Saved entries:
- - - -

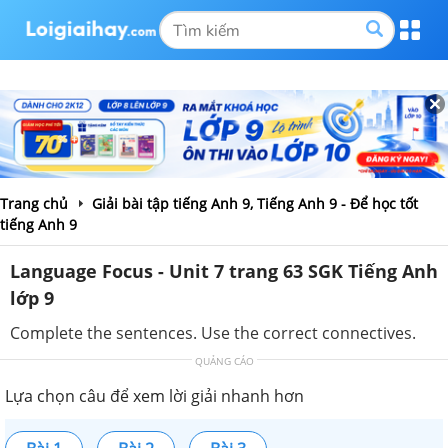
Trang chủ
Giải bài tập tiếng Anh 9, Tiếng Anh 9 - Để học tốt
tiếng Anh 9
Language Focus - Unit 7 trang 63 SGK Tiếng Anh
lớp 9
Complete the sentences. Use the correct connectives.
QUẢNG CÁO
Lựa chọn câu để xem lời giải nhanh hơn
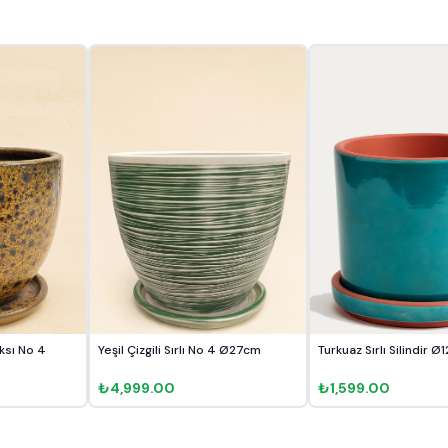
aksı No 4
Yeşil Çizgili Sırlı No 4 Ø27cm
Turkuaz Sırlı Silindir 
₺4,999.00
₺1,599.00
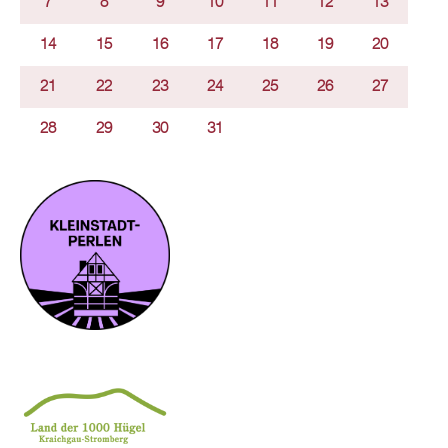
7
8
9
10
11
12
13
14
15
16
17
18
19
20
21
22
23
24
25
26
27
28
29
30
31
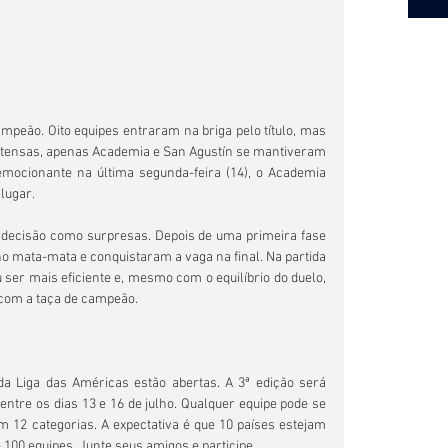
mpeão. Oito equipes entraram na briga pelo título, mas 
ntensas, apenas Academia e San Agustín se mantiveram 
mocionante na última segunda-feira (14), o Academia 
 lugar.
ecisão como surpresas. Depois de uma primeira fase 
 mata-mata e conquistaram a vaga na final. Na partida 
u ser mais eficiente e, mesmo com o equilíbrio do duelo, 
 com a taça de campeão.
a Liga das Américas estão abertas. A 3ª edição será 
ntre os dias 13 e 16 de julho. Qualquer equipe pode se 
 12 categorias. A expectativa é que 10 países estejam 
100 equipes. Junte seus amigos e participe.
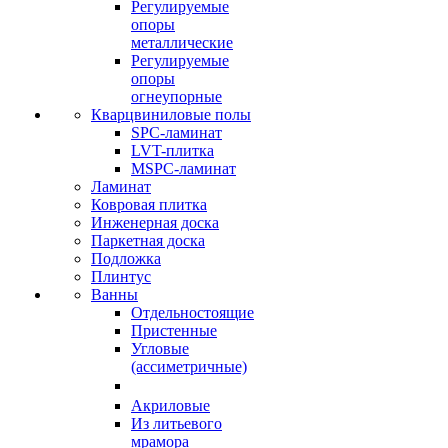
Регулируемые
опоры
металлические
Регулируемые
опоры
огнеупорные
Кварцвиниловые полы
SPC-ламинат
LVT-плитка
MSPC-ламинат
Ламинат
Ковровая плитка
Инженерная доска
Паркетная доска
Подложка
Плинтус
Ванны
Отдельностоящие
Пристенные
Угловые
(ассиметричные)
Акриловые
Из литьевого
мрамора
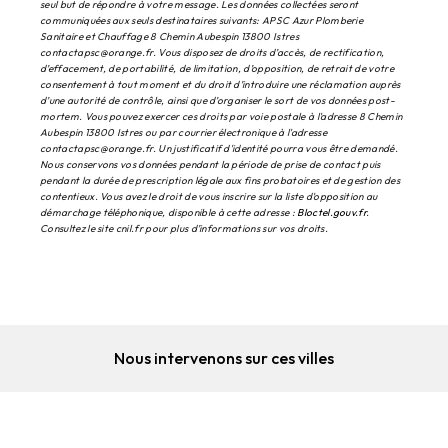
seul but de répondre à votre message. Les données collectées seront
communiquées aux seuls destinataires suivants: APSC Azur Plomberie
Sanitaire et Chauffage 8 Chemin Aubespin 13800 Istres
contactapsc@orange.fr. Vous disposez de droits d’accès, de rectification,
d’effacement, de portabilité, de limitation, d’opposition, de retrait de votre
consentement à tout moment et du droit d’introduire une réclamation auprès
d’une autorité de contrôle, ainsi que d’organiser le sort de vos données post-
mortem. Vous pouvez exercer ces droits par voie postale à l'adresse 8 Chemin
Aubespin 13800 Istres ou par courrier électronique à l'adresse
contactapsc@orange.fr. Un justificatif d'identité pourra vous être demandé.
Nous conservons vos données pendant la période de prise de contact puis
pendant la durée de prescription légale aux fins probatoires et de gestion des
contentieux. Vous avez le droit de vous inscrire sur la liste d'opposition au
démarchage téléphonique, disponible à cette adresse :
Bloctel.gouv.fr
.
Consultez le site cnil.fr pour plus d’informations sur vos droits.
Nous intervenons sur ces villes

- - - -

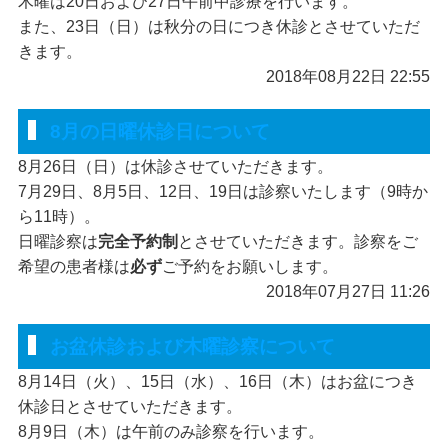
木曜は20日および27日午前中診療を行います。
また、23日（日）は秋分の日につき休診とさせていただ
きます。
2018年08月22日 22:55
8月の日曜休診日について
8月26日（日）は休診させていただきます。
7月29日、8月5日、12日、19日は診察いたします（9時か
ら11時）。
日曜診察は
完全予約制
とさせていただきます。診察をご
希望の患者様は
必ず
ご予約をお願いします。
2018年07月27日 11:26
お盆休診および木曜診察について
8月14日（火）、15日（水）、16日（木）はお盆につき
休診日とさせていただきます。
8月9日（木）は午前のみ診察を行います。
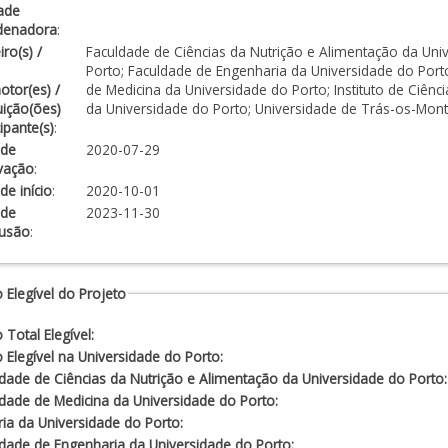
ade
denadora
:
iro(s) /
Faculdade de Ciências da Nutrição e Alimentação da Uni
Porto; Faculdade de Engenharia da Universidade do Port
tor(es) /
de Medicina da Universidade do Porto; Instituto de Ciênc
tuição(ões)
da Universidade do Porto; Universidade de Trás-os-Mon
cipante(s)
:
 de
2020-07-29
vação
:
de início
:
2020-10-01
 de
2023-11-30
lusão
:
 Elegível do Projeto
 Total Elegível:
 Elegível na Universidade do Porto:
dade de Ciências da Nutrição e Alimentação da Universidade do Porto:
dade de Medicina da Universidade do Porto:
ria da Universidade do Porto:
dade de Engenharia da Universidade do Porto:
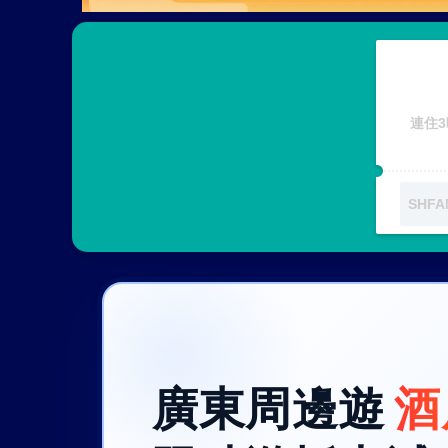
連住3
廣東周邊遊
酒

- - - -

What is required: Report all lines in the records that include the string "adresse".

Task response:
mortem. Vous pouvez exercer ces droits par voie postale à l'adresse 8 Chemin
Aubespin 13800 Istres ou par courrier électronique à l'adresse
démarchage téléphonique, disponible à cette adresse :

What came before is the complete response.